Content starts

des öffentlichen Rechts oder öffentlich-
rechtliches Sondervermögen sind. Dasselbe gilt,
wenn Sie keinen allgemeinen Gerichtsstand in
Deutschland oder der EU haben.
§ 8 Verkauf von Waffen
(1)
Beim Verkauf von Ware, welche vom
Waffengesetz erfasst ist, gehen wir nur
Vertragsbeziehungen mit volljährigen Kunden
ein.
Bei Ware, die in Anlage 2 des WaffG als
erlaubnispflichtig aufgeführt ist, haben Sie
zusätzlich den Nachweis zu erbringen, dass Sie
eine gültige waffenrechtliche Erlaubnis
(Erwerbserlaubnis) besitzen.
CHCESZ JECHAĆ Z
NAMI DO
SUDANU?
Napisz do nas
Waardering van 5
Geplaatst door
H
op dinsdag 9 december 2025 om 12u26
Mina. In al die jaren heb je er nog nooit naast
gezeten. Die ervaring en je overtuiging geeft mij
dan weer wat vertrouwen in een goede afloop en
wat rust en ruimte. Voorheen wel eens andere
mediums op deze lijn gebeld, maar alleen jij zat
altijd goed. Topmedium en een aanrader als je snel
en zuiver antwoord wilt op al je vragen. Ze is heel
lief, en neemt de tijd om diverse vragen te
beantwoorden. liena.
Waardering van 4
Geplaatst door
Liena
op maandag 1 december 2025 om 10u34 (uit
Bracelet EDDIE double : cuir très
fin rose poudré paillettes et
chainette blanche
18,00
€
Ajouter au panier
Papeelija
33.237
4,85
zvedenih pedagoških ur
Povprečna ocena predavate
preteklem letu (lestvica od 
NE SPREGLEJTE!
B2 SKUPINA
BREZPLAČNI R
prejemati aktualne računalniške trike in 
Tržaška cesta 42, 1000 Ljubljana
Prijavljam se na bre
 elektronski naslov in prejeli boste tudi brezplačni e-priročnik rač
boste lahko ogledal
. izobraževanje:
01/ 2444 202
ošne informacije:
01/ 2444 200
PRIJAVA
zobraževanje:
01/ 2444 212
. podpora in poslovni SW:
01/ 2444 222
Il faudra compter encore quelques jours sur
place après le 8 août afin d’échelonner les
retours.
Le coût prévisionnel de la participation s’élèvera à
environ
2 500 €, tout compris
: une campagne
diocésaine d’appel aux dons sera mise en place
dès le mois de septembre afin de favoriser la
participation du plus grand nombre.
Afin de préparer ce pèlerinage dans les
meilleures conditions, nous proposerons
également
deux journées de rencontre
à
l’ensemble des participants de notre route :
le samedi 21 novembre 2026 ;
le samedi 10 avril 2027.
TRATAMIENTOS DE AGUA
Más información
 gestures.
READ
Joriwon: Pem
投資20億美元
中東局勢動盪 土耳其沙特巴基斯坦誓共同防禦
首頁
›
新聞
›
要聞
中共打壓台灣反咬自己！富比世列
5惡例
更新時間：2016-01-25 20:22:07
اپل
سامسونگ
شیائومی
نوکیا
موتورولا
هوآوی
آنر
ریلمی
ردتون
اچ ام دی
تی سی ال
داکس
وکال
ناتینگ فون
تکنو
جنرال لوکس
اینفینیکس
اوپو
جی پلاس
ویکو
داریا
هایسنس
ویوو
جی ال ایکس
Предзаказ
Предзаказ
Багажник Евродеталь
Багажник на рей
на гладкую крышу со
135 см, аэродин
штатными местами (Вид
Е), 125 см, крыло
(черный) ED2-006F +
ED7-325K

Content ends
Content starts

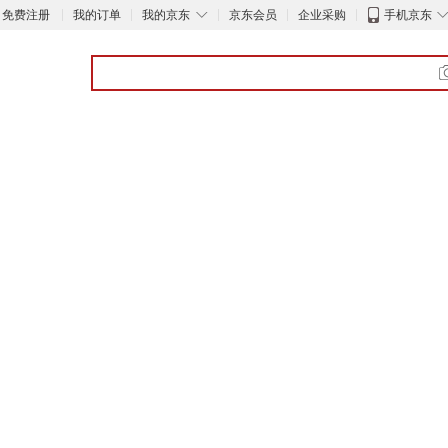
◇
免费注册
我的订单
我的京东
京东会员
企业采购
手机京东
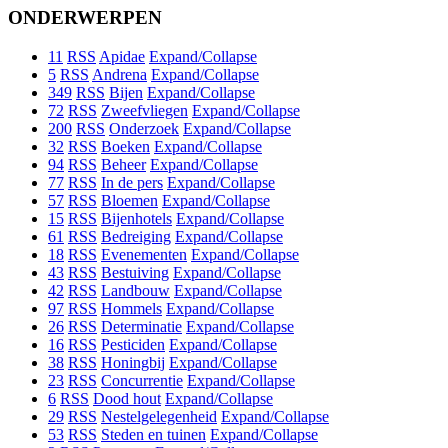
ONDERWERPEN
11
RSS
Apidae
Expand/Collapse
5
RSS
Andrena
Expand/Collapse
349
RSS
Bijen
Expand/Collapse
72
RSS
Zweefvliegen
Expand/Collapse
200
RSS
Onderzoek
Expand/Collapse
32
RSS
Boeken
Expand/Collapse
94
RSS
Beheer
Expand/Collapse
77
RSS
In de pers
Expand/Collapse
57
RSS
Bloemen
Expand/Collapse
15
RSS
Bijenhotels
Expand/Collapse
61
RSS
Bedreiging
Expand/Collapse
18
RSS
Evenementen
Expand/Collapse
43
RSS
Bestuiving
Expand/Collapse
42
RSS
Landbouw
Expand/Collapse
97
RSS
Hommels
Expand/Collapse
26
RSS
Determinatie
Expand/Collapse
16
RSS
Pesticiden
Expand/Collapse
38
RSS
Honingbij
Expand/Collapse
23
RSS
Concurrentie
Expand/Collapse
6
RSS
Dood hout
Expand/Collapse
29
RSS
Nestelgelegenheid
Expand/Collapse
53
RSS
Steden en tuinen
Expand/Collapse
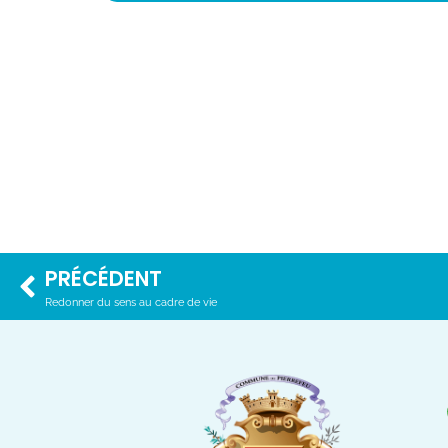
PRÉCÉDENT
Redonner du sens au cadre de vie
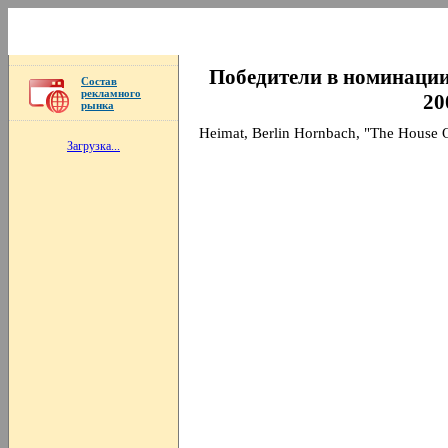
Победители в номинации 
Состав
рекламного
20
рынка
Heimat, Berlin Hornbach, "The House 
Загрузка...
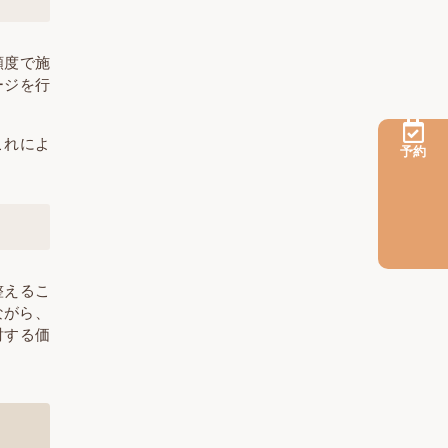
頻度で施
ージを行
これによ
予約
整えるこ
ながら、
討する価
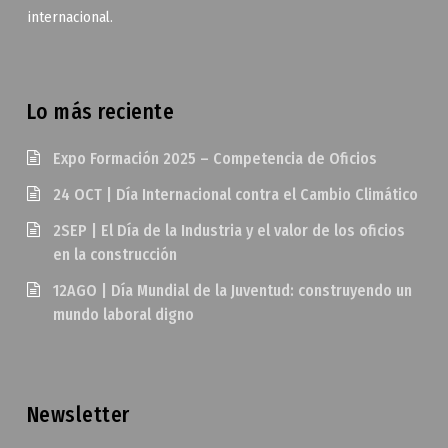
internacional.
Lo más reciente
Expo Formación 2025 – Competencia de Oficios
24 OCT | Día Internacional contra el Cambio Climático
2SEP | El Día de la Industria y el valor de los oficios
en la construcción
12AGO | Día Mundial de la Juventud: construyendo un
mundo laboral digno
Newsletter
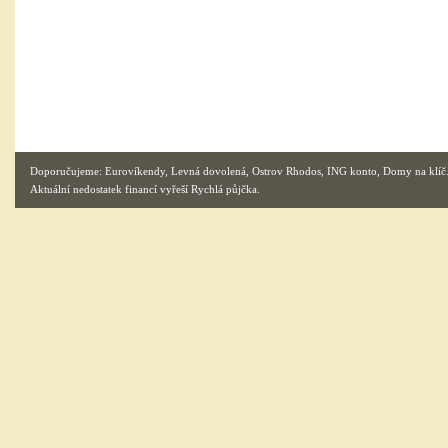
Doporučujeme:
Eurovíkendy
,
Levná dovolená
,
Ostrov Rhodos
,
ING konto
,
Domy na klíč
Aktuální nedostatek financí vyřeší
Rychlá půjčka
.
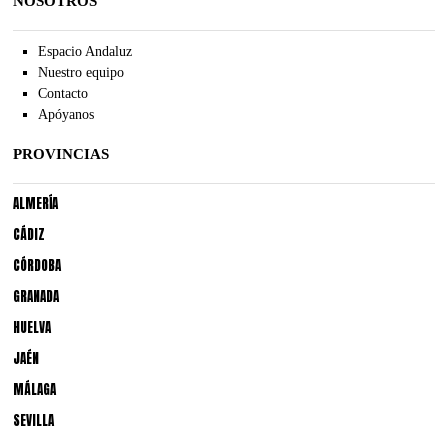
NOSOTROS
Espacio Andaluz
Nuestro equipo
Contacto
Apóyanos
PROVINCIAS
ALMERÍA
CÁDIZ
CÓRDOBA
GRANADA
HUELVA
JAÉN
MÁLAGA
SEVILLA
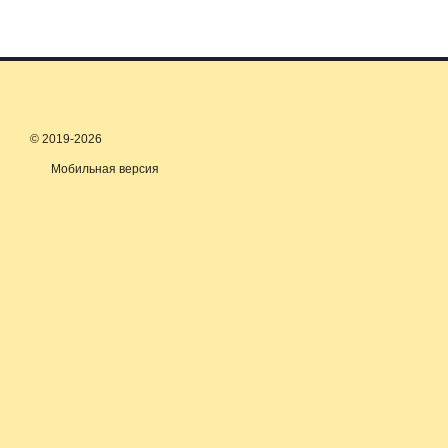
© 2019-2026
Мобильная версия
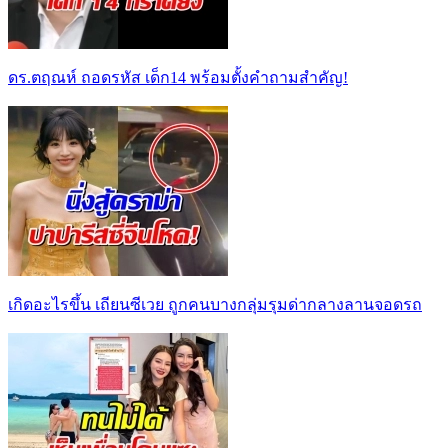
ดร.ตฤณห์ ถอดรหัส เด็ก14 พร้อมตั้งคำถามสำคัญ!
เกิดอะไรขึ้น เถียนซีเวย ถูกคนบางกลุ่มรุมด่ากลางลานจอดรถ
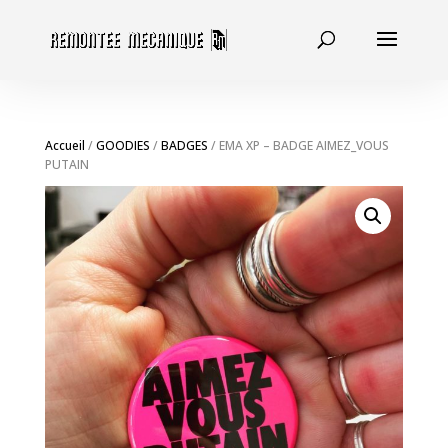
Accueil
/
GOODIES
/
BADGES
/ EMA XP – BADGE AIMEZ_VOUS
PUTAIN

Content ends
Content starts

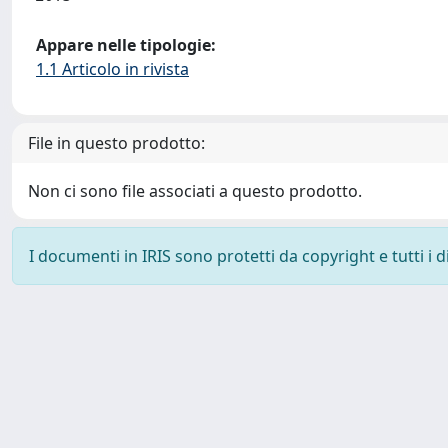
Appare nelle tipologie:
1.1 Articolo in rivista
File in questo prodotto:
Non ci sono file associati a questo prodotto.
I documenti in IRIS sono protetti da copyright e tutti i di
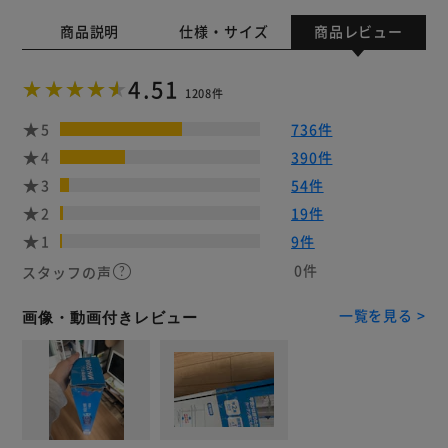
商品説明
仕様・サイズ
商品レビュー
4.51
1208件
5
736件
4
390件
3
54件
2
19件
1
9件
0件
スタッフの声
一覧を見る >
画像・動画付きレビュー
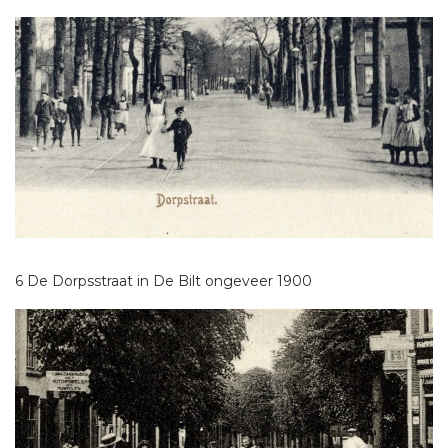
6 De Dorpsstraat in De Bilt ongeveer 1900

Content ends

Look in the material above for the line with "prejemati aktualne računalniške trike in" and the line with "2 500 €, tout compris", and transcribe exactly those lines and all lines between them, nothing more.

YOUR RESPONSE:
prejemati aktualne računalniške trike in 
Tržaška cesta 42, 1000 Ljubljana
Prijavljam se na bre
 elektronski naslov in prejeli boste tudi brezplačni e-priročnik rač
boste lahko ogledal
. izobraževanje:
01/ 2444 202
ošne informacije:
01/ 2444 200
PRIJAVA
zobraževanje:
01/ 2444 212
. podpora in poslovni SW:
01/ 2444 222
Il faudra compter encore quelques jours sur
place après le 8 août afin d’échelonner les
retours.
Le coût prévisionnel de la participation s’élèvera à
environ
2 500 €, tout compris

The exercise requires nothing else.